Excerpted data:
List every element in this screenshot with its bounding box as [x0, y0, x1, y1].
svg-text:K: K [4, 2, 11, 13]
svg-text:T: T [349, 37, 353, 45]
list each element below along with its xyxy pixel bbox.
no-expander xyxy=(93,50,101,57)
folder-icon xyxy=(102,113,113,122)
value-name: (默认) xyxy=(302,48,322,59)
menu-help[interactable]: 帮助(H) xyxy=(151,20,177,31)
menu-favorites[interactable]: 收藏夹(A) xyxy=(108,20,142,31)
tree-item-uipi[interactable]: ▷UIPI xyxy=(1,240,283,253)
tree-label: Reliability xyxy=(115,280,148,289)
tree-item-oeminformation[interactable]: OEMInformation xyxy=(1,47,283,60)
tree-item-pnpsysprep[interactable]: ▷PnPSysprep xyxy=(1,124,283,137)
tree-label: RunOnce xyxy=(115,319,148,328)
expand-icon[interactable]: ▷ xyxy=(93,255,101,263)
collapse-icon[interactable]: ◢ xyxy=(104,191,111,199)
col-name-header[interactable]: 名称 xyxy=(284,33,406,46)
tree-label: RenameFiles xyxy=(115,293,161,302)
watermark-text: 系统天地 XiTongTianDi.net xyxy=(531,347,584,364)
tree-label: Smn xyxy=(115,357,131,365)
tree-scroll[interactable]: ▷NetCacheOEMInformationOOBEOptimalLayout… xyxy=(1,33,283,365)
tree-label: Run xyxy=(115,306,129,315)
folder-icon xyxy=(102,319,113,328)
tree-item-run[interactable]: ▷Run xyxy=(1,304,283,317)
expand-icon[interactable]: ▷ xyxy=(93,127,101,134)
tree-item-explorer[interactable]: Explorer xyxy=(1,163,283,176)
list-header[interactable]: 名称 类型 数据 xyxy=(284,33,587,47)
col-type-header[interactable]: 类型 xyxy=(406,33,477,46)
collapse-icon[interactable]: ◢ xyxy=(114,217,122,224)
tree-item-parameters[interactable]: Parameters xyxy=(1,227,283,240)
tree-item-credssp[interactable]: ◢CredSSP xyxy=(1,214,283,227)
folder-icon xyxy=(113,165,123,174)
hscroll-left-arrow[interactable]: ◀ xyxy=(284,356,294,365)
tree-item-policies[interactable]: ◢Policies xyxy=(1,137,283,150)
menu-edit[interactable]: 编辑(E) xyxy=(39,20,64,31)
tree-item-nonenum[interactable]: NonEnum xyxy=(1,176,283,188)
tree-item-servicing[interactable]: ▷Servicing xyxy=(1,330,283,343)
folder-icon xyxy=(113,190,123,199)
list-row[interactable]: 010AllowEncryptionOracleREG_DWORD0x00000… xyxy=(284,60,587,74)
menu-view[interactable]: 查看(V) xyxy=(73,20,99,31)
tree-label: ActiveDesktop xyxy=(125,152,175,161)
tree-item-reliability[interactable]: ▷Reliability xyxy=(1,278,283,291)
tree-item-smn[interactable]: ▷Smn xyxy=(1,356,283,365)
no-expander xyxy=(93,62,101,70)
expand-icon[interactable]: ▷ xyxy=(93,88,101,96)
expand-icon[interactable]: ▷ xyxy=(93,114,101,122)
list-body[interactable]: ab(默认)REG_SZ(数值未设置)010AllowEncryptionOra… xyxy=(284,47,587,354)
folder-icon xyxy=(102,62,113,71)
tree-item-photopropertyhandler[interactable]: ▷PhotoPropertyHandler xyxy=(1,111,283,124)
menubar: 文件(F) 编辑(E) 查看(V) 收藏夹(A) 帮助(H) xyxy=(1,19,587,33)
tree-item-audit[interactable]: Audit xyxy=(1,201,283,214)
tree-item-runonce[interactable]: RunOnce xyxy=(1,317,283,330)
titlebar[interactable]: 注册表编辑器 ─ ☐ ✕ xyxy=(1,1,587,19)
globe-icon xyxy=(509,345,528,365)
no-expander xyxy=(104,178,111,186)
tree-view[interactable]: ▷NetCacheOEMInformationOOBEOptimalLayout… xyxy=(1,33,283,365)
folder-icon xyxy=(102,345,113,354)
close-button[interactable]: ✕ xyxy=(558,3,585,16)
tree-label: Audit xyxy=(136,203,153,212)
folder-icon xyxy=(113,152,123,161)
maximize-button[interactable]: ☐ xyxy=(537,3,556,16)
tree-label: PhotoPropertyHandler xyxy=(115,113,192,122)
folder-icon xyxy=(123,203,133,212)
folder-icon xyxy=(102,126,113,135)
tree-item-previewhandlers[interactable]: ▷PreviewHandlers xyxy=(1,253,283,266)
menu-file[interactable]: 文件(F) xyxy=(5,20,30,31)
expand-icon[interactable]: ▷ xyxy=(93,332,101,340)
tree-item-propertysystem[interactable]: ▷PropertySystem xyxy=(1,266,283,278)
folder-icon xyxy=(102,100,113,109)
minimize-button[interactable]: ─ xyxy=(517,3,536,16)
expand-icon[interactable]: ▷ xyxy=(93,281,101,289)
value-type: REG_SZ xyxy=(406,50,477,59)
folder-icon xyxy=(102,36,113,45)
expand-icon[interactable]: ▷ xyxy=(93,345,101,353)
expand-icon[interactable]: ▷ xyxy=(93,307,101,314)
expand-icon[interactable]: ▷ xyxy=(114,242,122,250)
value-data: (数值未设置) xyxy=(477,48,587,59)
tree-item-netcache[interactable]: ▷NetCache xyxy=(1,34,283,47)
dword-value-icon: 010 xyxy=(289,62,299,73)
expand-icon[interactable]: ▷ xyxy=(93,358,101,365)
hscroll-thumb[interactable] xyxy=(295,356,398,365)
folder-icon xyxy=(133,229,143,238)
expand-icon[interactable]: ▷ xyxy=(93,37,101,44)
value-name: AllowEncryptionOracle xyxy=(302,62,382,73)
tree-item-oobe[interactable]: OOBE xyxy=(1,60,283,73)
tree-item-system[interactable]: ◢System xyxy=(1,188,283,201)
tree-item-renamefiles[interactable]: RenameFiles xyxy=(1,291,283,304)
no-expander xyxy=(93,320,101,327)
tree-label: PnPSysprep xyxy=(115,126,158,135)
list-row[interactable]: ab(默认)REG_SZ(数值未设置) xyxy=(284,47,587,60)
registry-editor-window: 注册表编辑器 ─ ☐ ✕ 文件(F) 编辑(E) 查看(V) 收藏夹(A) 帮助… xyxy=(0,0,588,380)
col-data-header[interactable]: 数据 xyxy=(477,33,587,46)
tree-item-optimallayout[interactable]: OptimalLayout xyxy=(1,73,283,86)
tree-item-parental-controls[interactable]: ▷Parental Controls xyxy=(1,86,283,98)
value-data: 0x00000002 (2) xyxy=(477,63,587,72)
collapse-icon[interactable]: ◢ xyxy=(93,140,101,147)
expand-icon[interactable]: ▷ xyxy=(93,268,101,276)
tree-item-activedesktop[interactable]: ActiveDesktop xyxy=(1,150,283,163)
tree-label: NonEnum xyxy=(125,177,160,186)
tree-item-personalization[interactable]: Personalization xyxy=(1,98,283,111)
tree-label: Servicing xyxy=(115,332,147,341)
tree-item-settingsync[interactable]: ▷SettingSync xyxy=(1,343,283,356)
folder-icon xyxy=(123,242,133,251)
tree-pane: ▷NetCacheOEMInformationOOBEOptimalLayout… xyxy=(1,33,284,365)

What needs to be done: Across the entries above, find each line with the word "Servicing" and please copy it out.

Expected answer:
tree-item-servicing[interactable]: ▷Servicing xyxy=(1,330,283,343)
tree-label: Servicing xyxy=(115,332,147,341)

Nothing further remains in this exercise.